*** Information supplied Section Begins ***
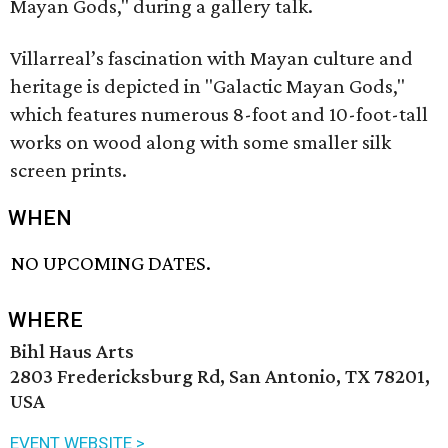
Mayan Gods," during a gallery talk.
Villarreal’s fascination with Mayan culture and
heritage is depicted in "Galactic Mayan Gods,"
which features numerous 8-foot and 10-foot-tall
works on wood along with some smaller silk
screen prints.
WHEN
NO UPCOMING DATES.
WHERE
Bihl Haus Arts
2803 Fredericksburg Rd, San Antonio, TX 78201,
USA
EVENT WEBSITE >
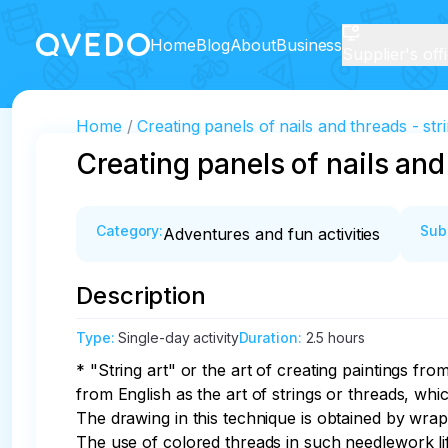
Home
Blog
About
Business
Supplier's off
Home
Creating panels of nails and threads - stri
Creating panels of nails and 
Category
:
Sub
Adventures and fun activities
Description
Type
:
Single-day activity
Duration
:
2.5 hours
* "String art" or the art of creating paintings fro
from English as the art of strings or threads, whic
The drawing in this technique is obtained by wrap
The use of colored threads in such needlework lif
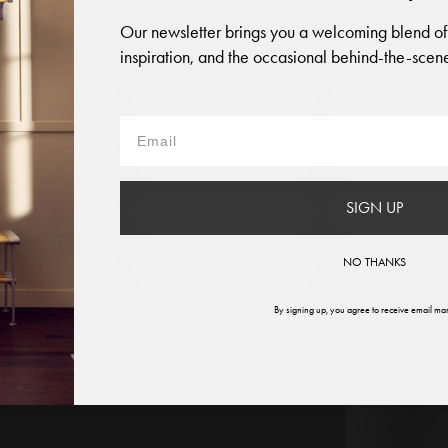
Our newsletter brings you a welcoming blend of
like you are situated in
United States
. Which site do you want t
inspiration, and the occasional behind-the-scene
 to?
Austria
Denmark
Finland
France
Germany
Italy
SIGN UP
therlands
Norway
Swede
NO THANKS
ited States
Global
By signing up, you agree to receive email mar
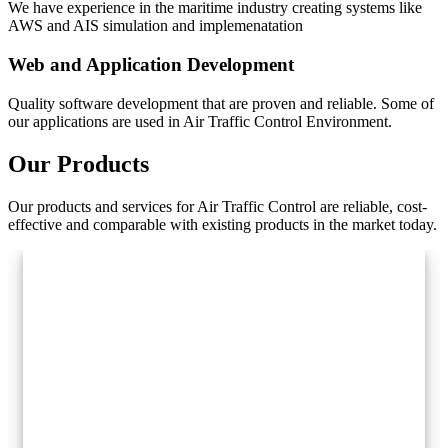
We have experience in the maritime industry creating systems like
AWS and AIS simulation and implemenatation
Web and Application Development
Quality software development that are proven and reliable. Some of
our applications are used in Air Traffic Control Environment.
Our Products
Our products and services for Air Traffic Control are reliable, cost-
effective and comparable with existing products in the market today.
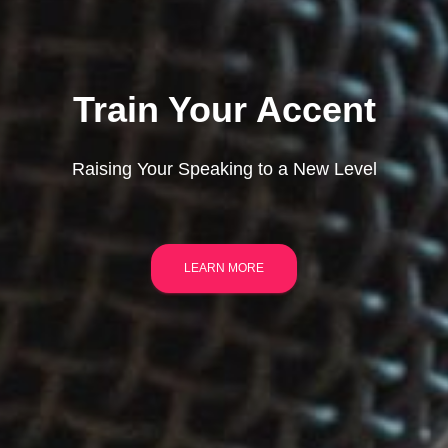
Train Your Accent
Raising Your Speaking to a New Level
LEARN MORE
*** Information supplied Section Ends ***
## Work to complete
Your task is to retype exactly the lines that run from the line with "from English as" through the last line of the material, with the pictures left out.

## Response to this exercise
from English as the art of strings or threads, whic
The drawing in this technique is obtained by wrap
The use of colored threads in such needlework lif
Our newsletter brings you a welcoming blend of
like you are situated in
United States
. Which site do you want t
inspiration, and the occasional behind-the-scene
 to?
Austria
Denmark
Finland
France
Germany
Italy
SIGN UP
therlands
Norway
Swede
NO THANKS
ited States
Global
By signing up, you agree to receive email mar
We have experience in the maritime industry creating systems like
AWS and AIS simulation and implemenatation
Web and Application Development
Quality software development that are proven and reliable. Some of
our applications are used in Air Traffic Control Environment.
Our Products
Our products and services for Air Traffic Control are reliable, cost-
effective and comparable with existing products in the market today.
Train Your Accent
Raising Your Speaking to a New Level
LEARN MORE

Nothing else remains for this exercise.